-------- INPUT DATA --------

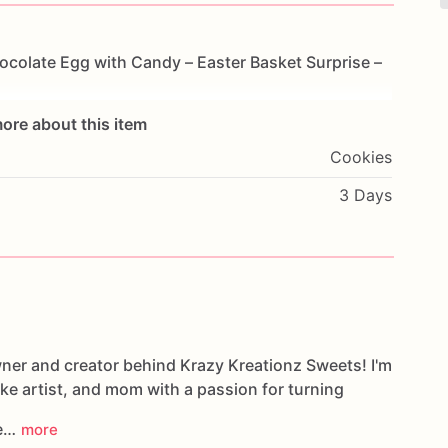
ocolate
Egg
with
Candy
–
Easter
Basket
Surprise
–
ore about this item
Cookies
3 Days
wner and creator behind Krazy Kreationz Sweets! I'm
ake artist, and mom with a passion for turning
le…
more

--------

ABOUT THIS TASK. The listing above is to be retyped exactly, with all pictures left out.

RESULT OF THE TASK.
ocolate
Egg
with
Candy
–
Easter
Basket
Surprise
–
ore about this item
Cookies
3 Days
wner and creator behind Krazy Kreationz Sweets! I'm
ake artist, and mom with a passion for turning
le…
more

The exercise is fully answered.